Using speech technology to make real-time decisions at KMWorld Connect 2020
Jans Aasman CEO, Franz Inc discussed “Analyzing Spoken Conversations for Real-Time Decision Support in Mission-Critical Applications” during his KMWorld Connect 2020 presentation, part of the Text Analytics Forum track.
KMWorld Connect, November 16-19, and its co-located events, covers future-focused strategies, technologies, and tools to help organizations transform for positive outcomes.
This talk covered the work Franz does to analyze spoken conversations between customers and CRM or call center agents in mission-critical applications along with the additional challenges of making sure speech-to-text technology can deal with domain concepts.

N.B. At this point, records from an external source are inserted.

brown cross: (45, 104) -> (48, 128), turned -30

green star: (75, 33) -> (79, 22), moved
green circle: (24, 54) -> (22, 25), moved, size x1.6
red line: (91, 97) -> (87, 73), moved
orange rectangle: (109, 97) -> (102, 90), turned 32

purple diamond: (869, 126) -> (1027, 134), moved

Text analytics is growing fast, Aasman explained, but speech is growing even faster. Voice recognition is becoming part of everyday life from the use of Alexa to Cortana to Google Assistant.
The APIs for speech processing are getting better by the day, he said. It’s become easy to incorporate this technology in work.

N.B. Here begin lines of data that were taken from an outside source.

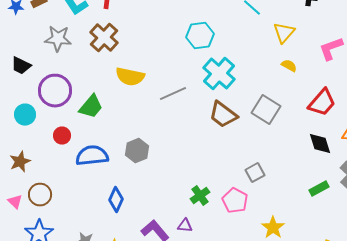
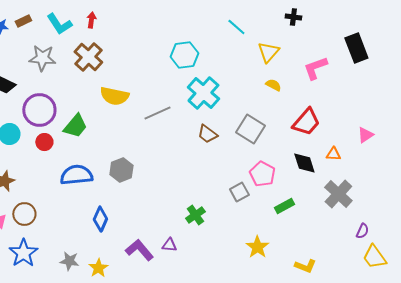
brown trapezoid: (223, 115) -> (207, 134), size x0.7
red circle: (62, 136) -> (44, 142), moved
green rectangle: (319, 189) -> (284, 206), moved
green cross: (200, 196) -> (195, 215), moved
pink pentagon: (235, 201) -> (262, 174), moved

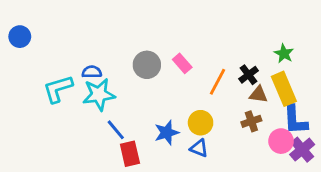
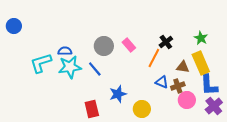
black cross: (249, 75) -> (166, 42), moved
yellow circle: (201, 123) -> (142, 109), moved
blue line: (116, 130) -> (95, 69), moved
pink circle: (281, 141) -> (187, 100), moved
blue triangle: (199, 148) -> (162, 82), moved

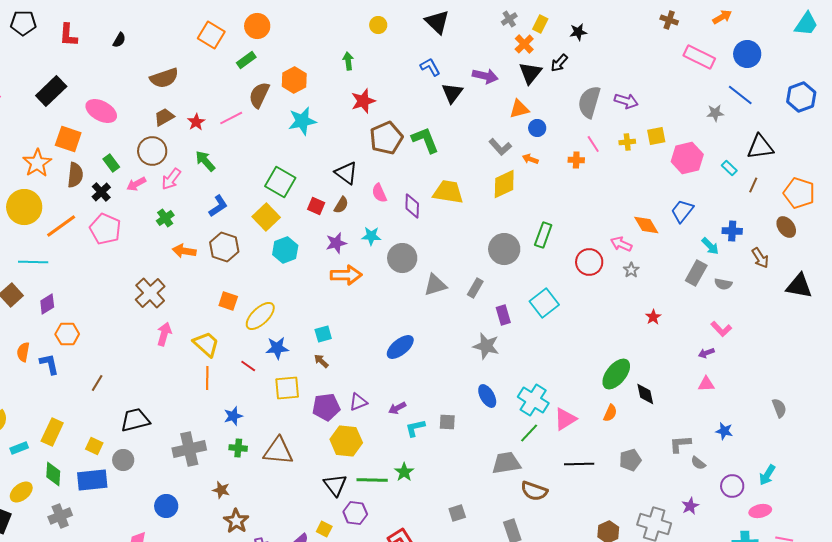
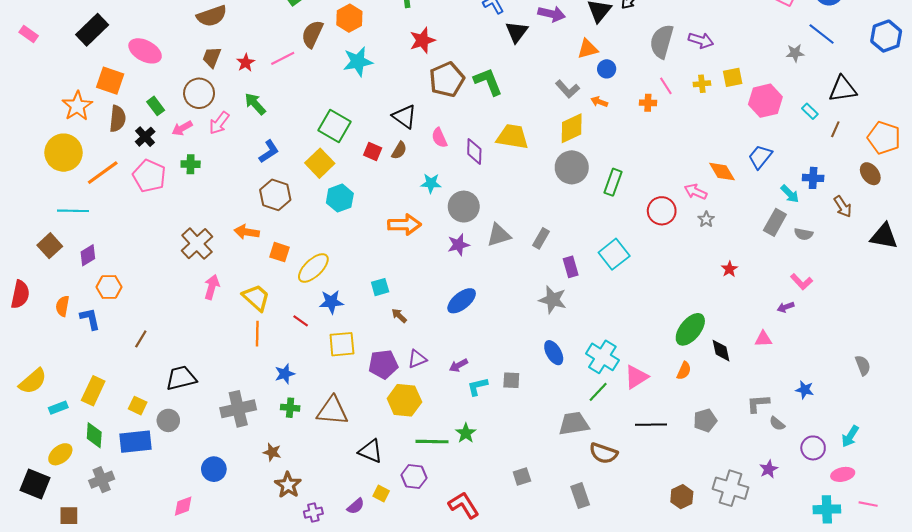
brown trapezoid: (164, 117) -> (212, 57), turned -40
green cross: (165, 218) -> (191, 164), moved, turned 36
purple star: (336, 243) -> (458, 245), moved
gray circle: (504, 249) -> (572, 167), moved
orange arrow: (184, 251) -> (247, 232), moved
brown arrow: (321, 361) -> (399, 316), moved
pink triangle: (706, 384) -> (763, 339), moved
black triangle: (335, 485) -> (371, 451), moved, turned -30

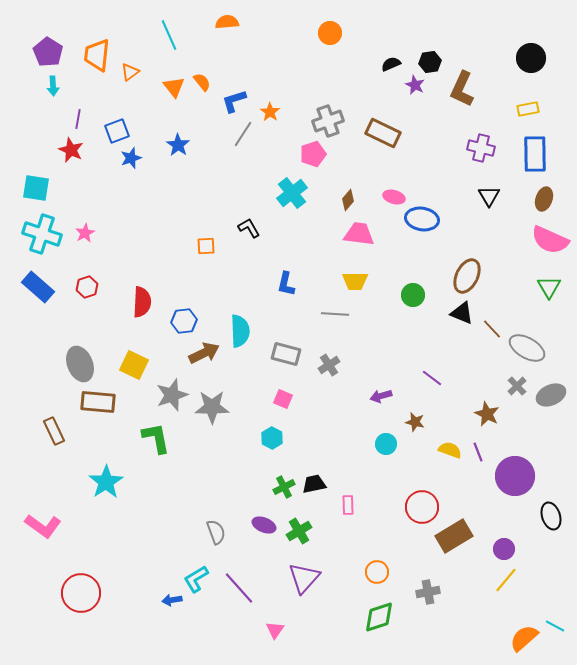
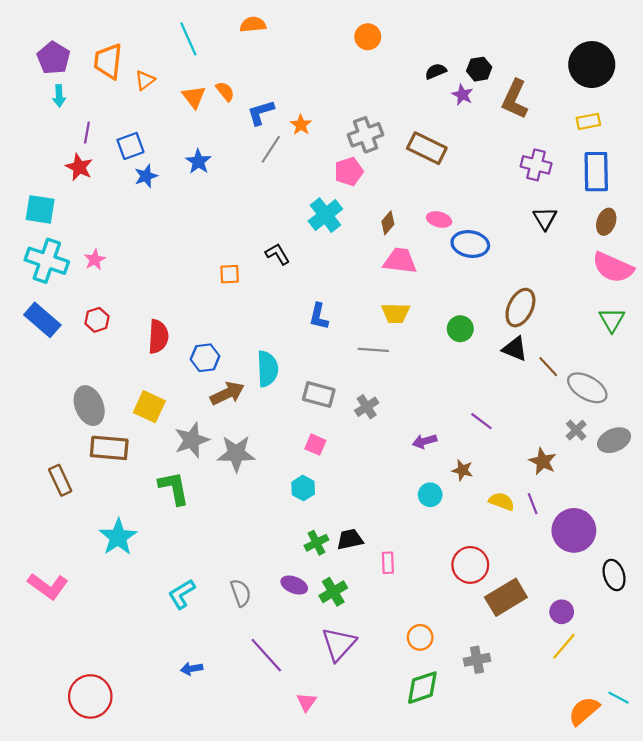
black circle: (531, 58) -> (592, 65), size x1.4
cyan L-shape: (196, 579) -> (182, 594), moved
red circle: (81, 593) -> (90, 696), moved

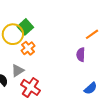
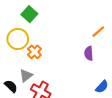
green square: (25, 27) -> (29, 14), moved

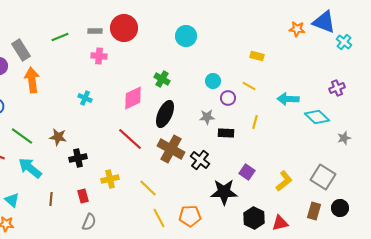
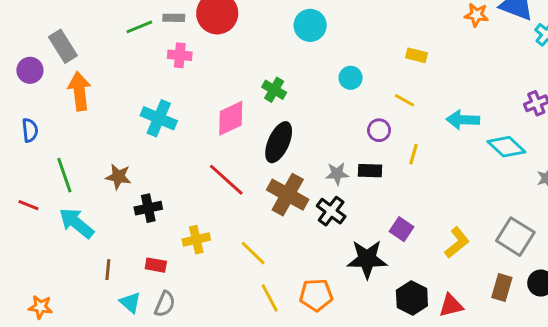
green line: (60, 37) -> (139, 27), moved
cyan circle: (213, 81) -> (351, 78), moved
cyan cross: (85, 98) -> (159, 118), size x1.6
purple circle: (228, 98) -> (379, 130), moved
gray star: (207, 117) -> (337, 174), moved
green line: (22, 136) -> (64, 175), turned 35
red rectangle: (83, 196) -> (156, 265), turned -64
cyan triangle: (12, 200) -> (130, 302), moved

By combining speech technology, natural language processing, and knowledge graphs Franz has been able to help an intelligent call center.
Before a salesperson calls a customer they research their customer in order to start a conversation, he explained. But, this company had so much information, they were flooded with dark data.

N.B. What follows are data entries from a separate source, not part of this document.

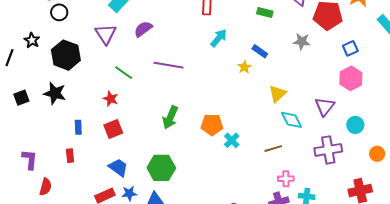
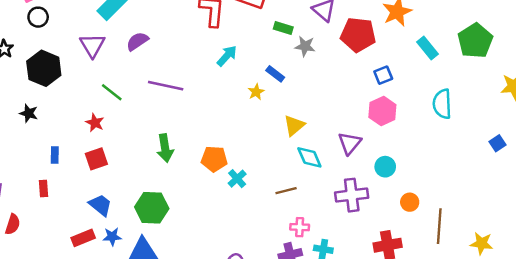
gray star: (302, 41) -> (305, 46), moved
black star: (55, 93) -> (29, 113), size x0.7
green arrow: (170, 117) -> (165, 148), turned -35

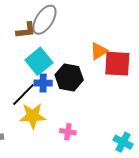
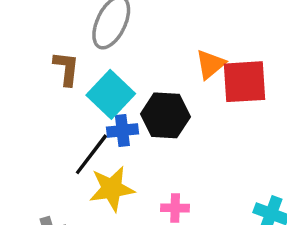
brown L-shape: (26, 30) -> (66, 68), moved, turned -70

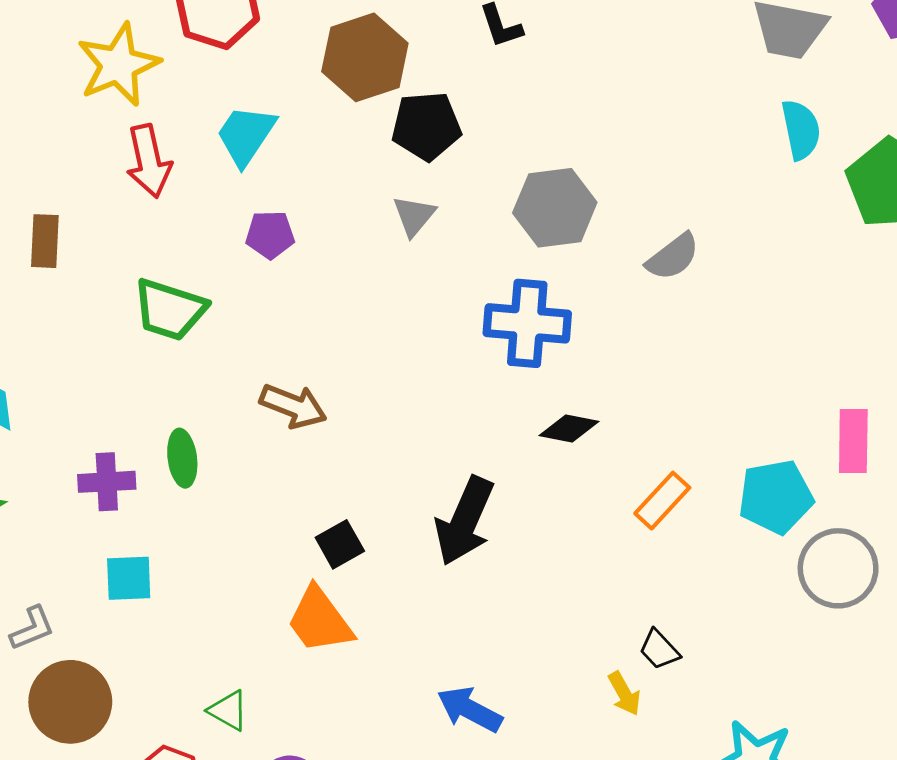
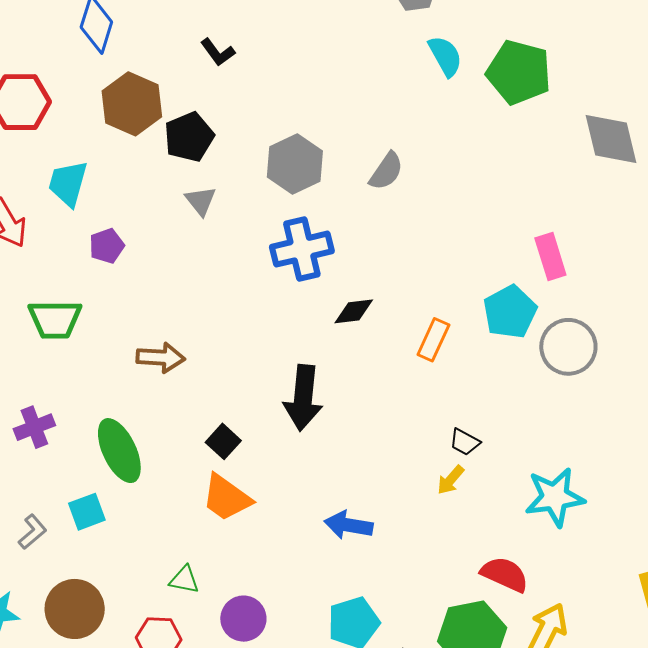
green ellipse: (182, 458) -> (119, 451), moved, size x1.6
purple cross: (107, 482) -> (34, 427), moved
gray L-shape: (32, 628) -> (32, 532), moved
yellow arrow: (624, 694) -> (451, 480), turned 88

Franz built a knowledge graph to sort through the structured data, he said. The platform was built on top of AllegroGraph. Through this taxonomies can then be built, and items can be sorted, classified, and more.
For speech technology, companies can use a taxonomy trained speech recognizer.
Companies need a customizable speech recognizer that can take input directly from a taxonomy, he said.
Most speech to text systems tend to fail on very specific domain words, instead it needs to be customized.
“For static domains we train the language models using machine learning but the process is expensive and takes more time,” Aasman said.
Building alt-labels for speech is an art in itself and very different from building alt-labels for written text, he said.
Organizations need a speech recognizer that provides both real-time and batch processing. Batch processing is good enough for regular analytics and users can spread out the transcription over those periods when there is less need for real time processing.
Diarization is very important but commercial speech recognition systems have a hard time with phone conversations. It makes a difference who talks about the product, competitor, an object or sentiments.
Franz combines the dual stream features of speech recognition with smart software splitting streams at the PBX level, he said.
“This is all very new,” Aasman said.
For every campaign and for every language enterprises should have a gold standard conversation. Run that every 2 minutes to see if the right words and pharses come back, he explained.
Always have a human in the loop, he suggested. By training a speech recognition tool through taxonomies, some of the regular English deteriorates. Only a human can detect that.